Он опрокинул стол с картами и с вином, рванулся к князю, выбил у него ларец и ухватил его за руки. Борьба между сильным, тучным стариком и ловким дерзким юношей началась отчаянная. Огромный парик князя слетел под софу, часы были обронены в схватке и растоптаны под ногами, рубаха и манжеты изорваны в клочки. Сильно досталось и кадету. С отхваченным лацканом кафтана, лопнувшим по швам камзолом и с развитой косой он в рукопашном бою нечаянно дал выскользнуть сопевшему в его объятиях князю, получил от него меткий удар чем-то тяжёлым в голову, но изловчился, опять поймал его за камином в углу и с криком: «Молись! теперь тебе, изверг, капут!» – тонкими пальцами изо всех сил ухватил его за жирное горло.
Мирович задушил бы князя Юсупова, но из прихожей к кабинету, на возгласы их и возню, сбежались слуги.
В двери стали стучать. Мирович опомнился, выпустил князя. Юсупов, задыхаясь, молча указал ему окно в теплицу, оттуда был особый выход в сад. Тот медлил. Князь, злобно хрипя и потирая горло, отвесил ему низкий поклон. Мирович схватил шляпу и выскочил.
Юсупов пришёл в себя. Не отворяя двери, он крикнул, что никого не звал и чтоб его оставили в покое, привёл в порядок свою одежду, мебель и вещи и закрыл окно. Опустив гардины, он выпил целый графин воды, крестясь и охая, прошёлся несколько раз по комнате и сел писать к фавориту государыни, Ивану Иванычу Шувалову, длинное письмо.
Через неделю после этого казуса кадет Мирович за леность, а также за предерзостное и кутёжное поведение, не кончив курса, был отослан солдатом в пехоту, в заграничную армию, где в два года дослужился до подпоручика.
Юсупова разбил паралич.

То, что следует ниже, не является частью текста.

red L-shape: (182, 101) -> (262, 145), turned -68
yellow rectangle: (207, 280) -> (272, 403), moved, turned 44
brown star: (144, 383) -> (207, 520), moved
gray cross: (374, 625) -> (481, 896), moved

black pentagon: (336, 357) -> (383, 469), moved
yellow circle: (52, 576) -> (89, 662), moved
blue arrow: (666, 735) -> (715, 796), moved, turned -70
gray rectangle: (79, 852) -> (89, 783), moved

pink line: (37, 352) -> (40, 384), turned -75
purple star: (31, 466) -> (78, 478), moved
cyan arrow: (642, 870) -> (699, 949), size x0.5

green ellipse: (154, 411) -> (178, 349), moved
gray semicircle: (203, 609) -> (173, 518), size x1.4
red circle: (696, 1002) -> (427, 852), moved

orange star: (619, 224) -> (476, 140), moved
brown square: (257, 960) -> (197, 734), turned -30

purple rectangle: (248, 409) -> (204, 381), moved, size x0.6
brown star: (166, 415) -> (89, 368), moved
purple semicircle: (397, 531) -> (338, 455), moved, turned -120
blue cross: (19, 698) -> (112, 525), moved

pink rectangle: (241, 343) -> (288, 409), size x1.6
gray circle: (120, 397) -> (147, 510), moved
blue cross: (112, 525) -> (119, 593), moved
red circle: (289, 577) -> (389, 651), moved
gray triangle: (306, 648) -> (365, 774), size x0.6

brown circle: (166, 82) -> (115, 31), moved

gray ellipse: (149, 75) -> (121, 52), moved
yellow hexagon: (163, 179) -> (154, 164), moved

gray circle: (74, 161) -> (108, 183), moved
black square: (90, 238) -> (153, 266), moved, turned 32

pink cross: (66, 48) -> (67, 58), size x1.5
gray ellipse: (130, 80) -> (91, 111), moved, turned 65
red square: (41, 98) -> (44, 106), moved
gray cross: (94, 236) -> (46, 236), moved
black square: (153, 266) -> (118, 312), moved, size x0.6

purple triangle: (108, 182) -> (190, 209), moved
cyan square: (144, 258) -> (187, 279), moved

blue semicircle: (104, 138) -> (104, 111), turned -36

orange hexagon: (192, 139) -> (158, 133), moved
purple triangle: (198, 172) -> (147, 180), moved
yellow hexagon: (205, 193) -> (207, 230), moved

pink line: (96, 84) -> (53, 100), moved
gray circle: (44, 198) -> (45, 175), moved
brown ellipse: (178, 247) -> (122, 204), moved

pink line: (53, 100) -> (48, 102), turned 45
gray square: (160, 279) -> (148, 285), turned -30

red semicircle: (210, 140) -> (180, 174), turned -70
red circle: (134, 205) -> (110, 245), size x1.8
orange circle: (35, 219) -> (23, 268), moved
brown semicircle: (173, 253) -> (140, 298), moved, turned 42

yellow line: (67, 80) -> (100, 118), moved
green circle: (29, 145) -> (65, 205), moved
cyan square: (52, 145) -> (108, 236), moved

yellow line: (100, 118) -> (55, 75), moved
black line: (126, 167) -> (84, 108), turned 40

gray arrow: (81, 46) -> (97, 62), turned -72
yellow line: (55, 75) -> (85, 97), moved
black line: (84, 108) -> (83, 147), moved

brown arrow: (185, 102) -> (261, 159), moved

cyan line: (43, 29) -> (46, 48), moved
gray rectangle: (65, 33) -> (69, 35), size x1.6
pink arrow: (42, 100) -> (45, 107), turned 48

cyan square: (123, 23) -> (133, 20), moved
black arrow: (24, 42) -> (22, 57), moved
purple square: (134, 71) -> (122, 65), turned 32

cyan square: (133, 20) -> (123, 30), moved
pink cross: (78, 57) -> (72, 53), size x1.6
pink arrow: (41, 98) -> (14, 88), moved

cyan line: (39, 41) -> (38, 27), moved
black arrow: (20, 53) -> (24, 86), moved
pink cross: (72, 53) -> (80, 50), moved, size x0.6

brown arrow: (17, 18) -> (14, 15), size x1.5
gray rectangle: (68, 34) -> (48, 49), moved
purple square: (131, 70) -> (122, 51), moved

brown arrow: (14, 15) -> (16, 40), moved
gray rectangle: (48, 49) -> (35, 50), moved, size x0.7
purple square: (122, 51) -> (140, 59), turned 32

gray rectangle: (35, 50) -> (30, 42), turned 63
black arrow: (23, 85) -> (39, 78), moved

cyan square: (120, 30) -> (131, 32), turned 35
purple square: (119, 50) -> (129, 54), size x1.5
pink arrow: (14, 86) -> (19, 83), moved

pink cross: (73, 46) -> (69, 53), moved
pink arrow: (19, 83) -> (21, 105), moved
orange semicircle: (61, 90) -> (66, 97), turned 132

После долговременного управления кадетским корпусом он был уволен от этой должности и вскоре скончался. Он словесно перед смертью пожелал выслать за границу исключённому кадету крупную сумму денег. Но ближние его посмотрели на это, как на излишнюю поблажку, и приказа его не исполнили.

III
ПЕТЕРБУРГ ВРЕМЁН ПЕТРА ТРЕТЬЕГО

Крепко спалось с заграничной дороги Мировичу у Настасьи Филатовны, да и было так тихо в тёплой, уютной горенке. Городской езды по берегу Мойки в том месте почти не было слышно. Бавыкина и в церкви побывала, и на рынок сходила, и кончила в кухне обеденную стряпню.
«Вот заспался, сердечный», – рассуждала она.
Разбудили Мировича неразлучные канарейки хозяйки. Они так весело растрещались на солнце, что он проснулся, открыл глаза, но не сразу пришёл в себя, глядел по комнате, припоминал…
Вот старый, почернелый дубовый комод Филатовны, берзовый, со стёклами, посудный поставец. В комоде лежали когда-то его кадетские рубашонки, тетрадки, потёртые в беготне чулки. А из поставца всегда так пахло корицей, имбирём, и лежали там, ждали его к праздникам пряники, орехи, шептала Шептала – сушёные персики.

. На стене – поясной портрет, красками, покойного Бавыкина. Сударь Анисим Поликарпыч, в кафтане, шитом золотом, и в лейб-кампанской, с перьями, шапке, гордо и важно глядит из рамы и будто повторяет слова манифеста Елисаветы Петровны: «А особливо и наипаче лейб-гвардии нашей шквадрона по прошению престол наш восприять мы соизволили».
Мирович не застал уже Бавыкина в живых. Но власть и мочь покойника ещё признавались памятью знавших его. Один из трёхсот гренадёров, возведших Елисавету на трон, во дни загула он – «подпияхом с приятелями», – бывало, поднимет такое веселье, что канцлер Бестужев, слыша из своего дома, через Неву, буйные песни и крики у его ворот, посылал цидулки к генерал-полицеймейстеру о командировании пикетов для охраны спокойствия соседних улиц и домов.
– Всё отдам, всё тебе после смерти откажу, – говорила в оные дни Настасья Филатовна кадету Мировичу, – учись только уважать начальство, в люди выходи. Станешь в чинах, будешь знатен, анбиции своей не преклонишь и меня до конца веку доглядишь… Оно точно: на рать сена не накосишься, на мир хлеба не насеешься. А бери, сударик, пример хотя бы с меня… Самой царице угождала, её душеньку брехнёй услащала… И был за то бабе Настасье почёт и привет… Девка гуляй, а дело помни… Даром, брат, ничего, даром и чирей не сядет…
Всё изменилось, всё прошло. Бедность видимо проглядывала теперь во всей обстановке Бавыкиной. Не оправдал её надежды и былой её питомец. Мировича заметили за отличие под Берлином, где он был контужен, произвели в офицеры. Но тяжело давались ему двухлетние походы, лишения всякого рода, обиды старших, измены и подкопы товарищей, и та же суровая бедность, бедность без конца. Он ещё более сосредоточился, стал скрытен, завистлив, раздражителен и горд. Чужие края во многом открыли ему глаза. Он сходился там с умными людьми, в том числе с масонами Масонство в России особенно расцвело в период правления Елизаветы Петровны. Многие из её ближайшего окружения входили в тайные масонские ложи. В состав лож входили люди, в основном, высокообразованные, однако цели масонской деятельности трудно назвать созидательными для государства и общественной нравственности.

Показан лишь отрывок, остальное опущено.